De plus, le mode de pensée dominant tient pour acquis que les femmes et les hommes ont des capacités naturelles complémentaires qui les prédisposent à certaines tâches, et de ces capacités naturelles résulte une division tout aussi «  naturelle » du travail.

C’est au moment du capitalisme que la sphère de production qui correspond à l’usine est devenue séparée de la sphère de reproduction qui correspond au foyer. La division sociale et sexuelle du travail a pris toute son ampleur avec :
La séparation des tâches dans le travail toujours sur le mode de la complémentarité hommes/femmes avec les secteurs d’activité exclusivement féminin/masculin.
Une hiérarchie entre les tâches : le travail d’un homme vaut plus que celui d’une femme.
La dévalorisation des secteurs féminisés.
Le capitalisme a su utiliser l’oppression des femmes pour se procurer un réservoir de main d’œuvre bon marché, le salaire de la femme étant considéré comme un complément de celui de son mari.

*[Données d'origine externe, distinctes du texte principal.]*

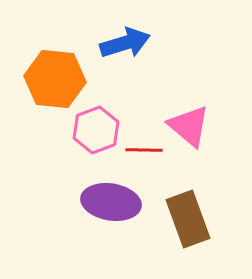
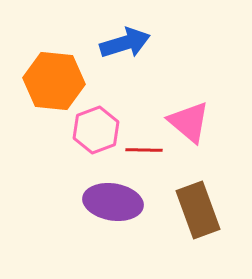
orange hexagon: moved 1 px left, 2 px down
pink triangle: moved 4 px up
purple ellipse: moved 2 px right
brown rectangle: moved 10 px right, 9 px up
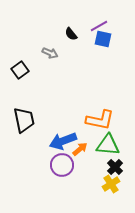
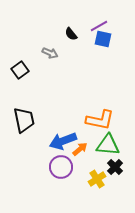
purple circle: moved 1 px left, 2 px down
yellow cross: moved 14 px left, 5 px up
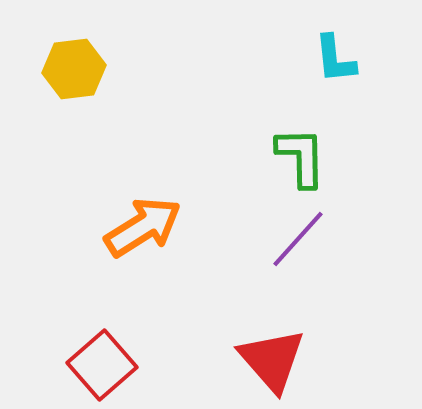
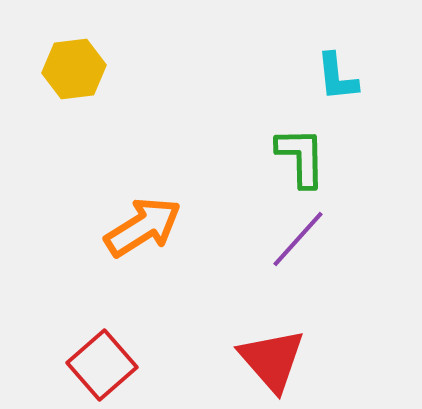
cyan L-shape: moved 2 px right, 18 px down
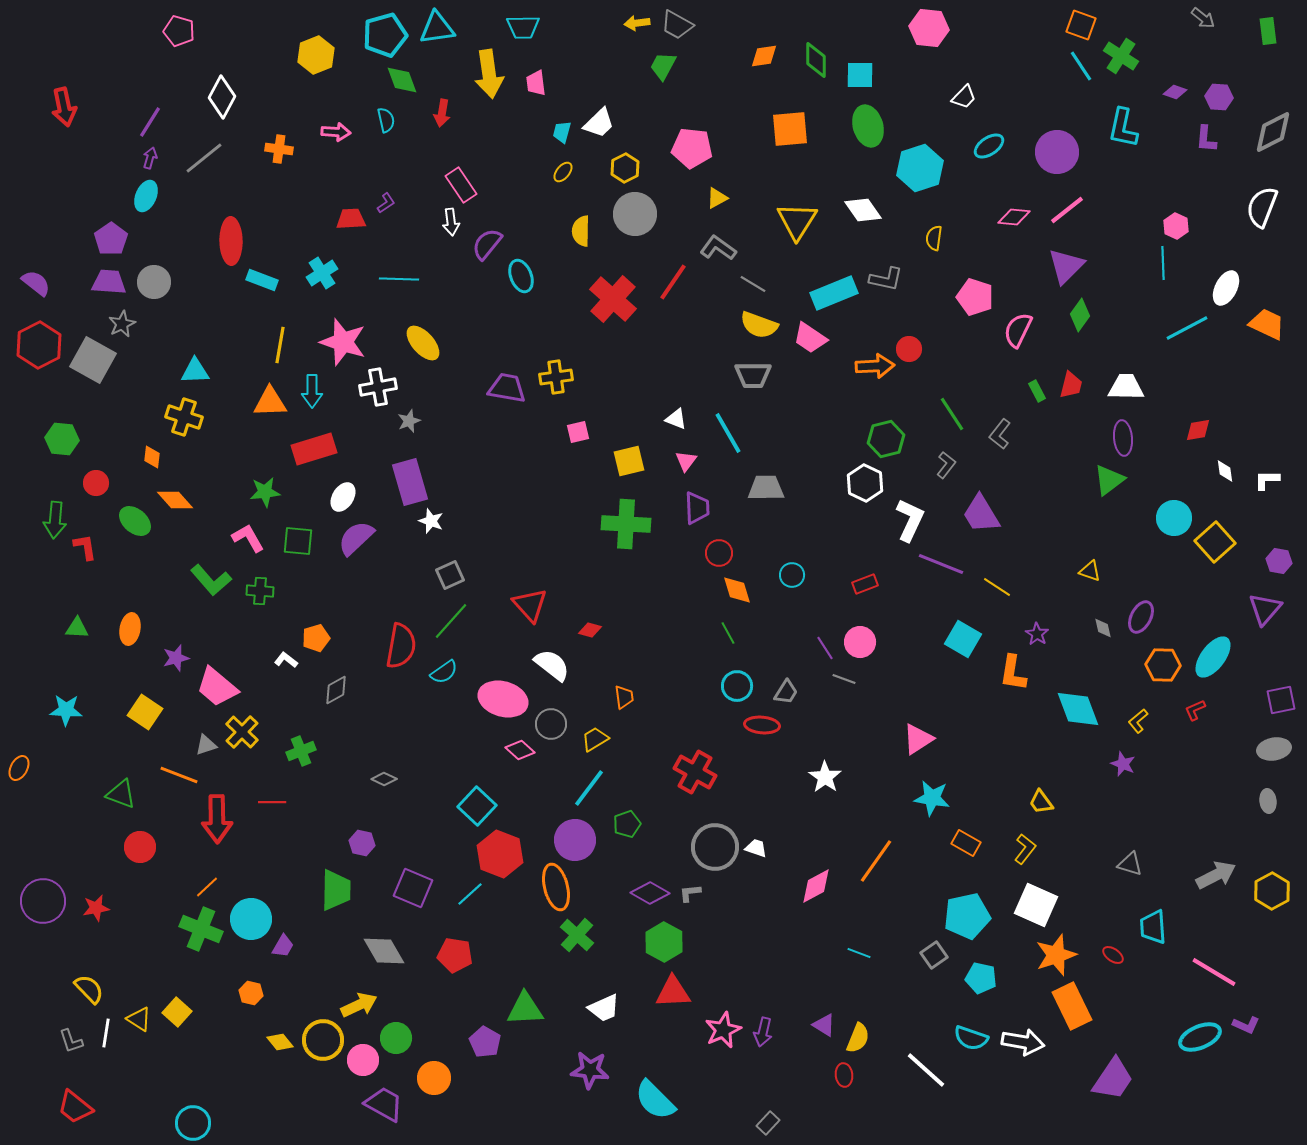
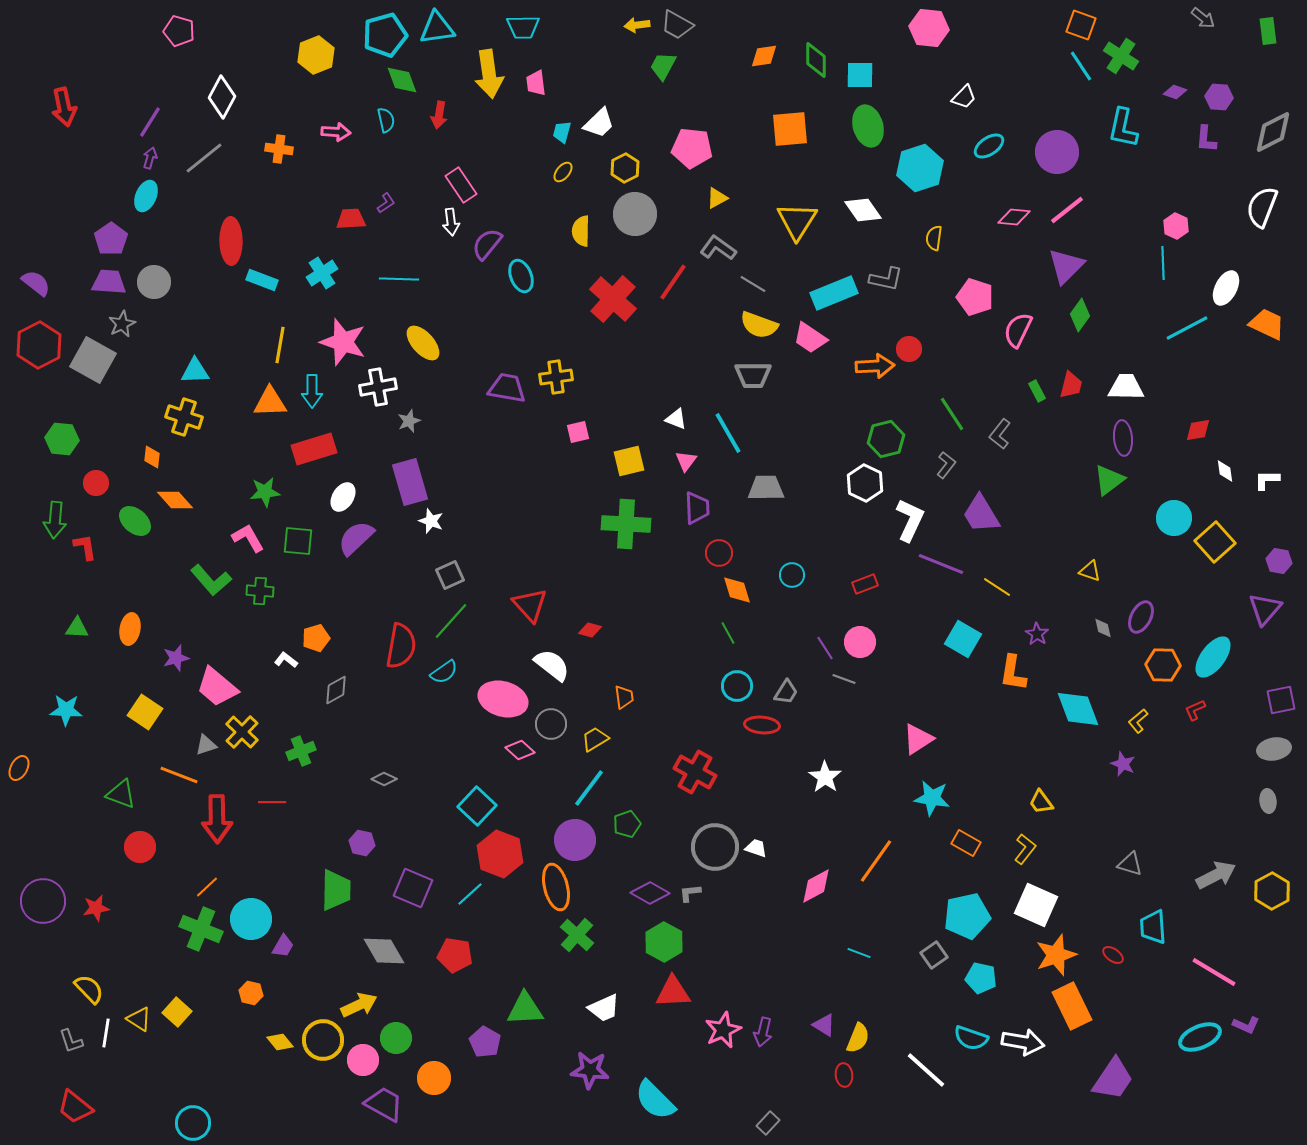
yellow arrow at (637, 23): moved 2 px down
red arrow at (442, 113): moved 3 px left, 2 px down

Il y a cependant des articulations contradictoires entre capitalisme et patriarcat :
Le capitalisme a besoin :

  • d’une nouvelle force de travail que constitue les femmes et il a donc besoin de la libération de cette force de la domination qu’elle peut subir ( émancipation des femmes)
  • d’un sous salariat à exploiter (vente de leur force de travail subordonné à un travail social) et donc de maintenir les femmes dans une position de dominées qui rend leur position dans le salariat illégitime.
  • du travail familial pour reproduire la force de travail et l’ordre social

(contradiction entre le premier et les deux suivants)

Les féministes des années 70 se sont battues pour faire reconnaître l’existence d’une «  oppression spécifique » des femmes. Il s’agissait de faire admettre que cette oppression était plurimillénaire, qu’elle avait précédé l’apparition de la propriété privée dans les sociétés occidentales. Mais cet effort pour faire reconnaître le caractère spécifique de l’oppression des femmes a produit des effets pervers. Celui de marginaliser la réflexion sur ce terrain au lieu de l’intégrer dans une réflexion plus générale sur les voies de l’émancipation de tous les opprimés des deux sexes.

La CNT appartient au mouvement féministe luttes des classes c’est-à-dire que nous entendons justement étroitement lier la lutte pour l’émancipation des femmes à celles de tous les opprimés. La lutte des femmes n’est pas secondaire par rapport à la lutte de classe. Le capitalisme s’articule avec l’oppression des femmes. Il n’y a pas comme le pense Christine Delphy, d’un côté le capitalisme qui exploite les salariés dans la société et de l’autre le patriarcat qui exploite les femmes. Les deux sont inextricablement lié. S’il nous arrive d’utiliser le mot «  patriarcat », nous l’envisageons comme un synonyme de l’oppression des femmes.

Nous récusons enfin les théories essentialistes/différentialistes qui revendiquent des différences et une complémentarité naturelle des hommes et des femmes.
Enfin nous pensons que, de la même façon que les blancs ont leur place dans le combat anti raciste, le féminisme concerne les hommes comme les femmes.

La CNT défends la nécessité d’un mouvement autonome des femmes. Les femmes, partie prenante de tous les mouvements sociaux, ont été obligées de s’organiser séparément pour avancer sur la question de la condition des femmes. Pour nous, ce n’est pas une nécessité ponctuelle mais permanente dans une société où globalement les femmes sont dominées, où l’espace public est considéré comme masculin : il y a besoin d’espaces où les femmes puissent discuter de comment faire avancer leur place à égalité, et de mouvements que les femmes puissent diriger sans être subordonnées aux priorités des autres.

Les conséquences sur notre militantisme

Au sein de la CNT, tout doit être fait pour que les femmes soient à égalité avec les hommes. Cela implique :

  • une vigilance quotidienne sur les comportements des militants vis-à-vis des militantes
  • une prise en charge collective de la question des gardes d’enfants
  • de favoriser la prise de parole par les femmes, notamment la possibilité d’espaces de discussion non mixtes pour les femmes.
  • la mixité et parité des directions
  • un point systématique sur le féminisme au cours de chaque congrès.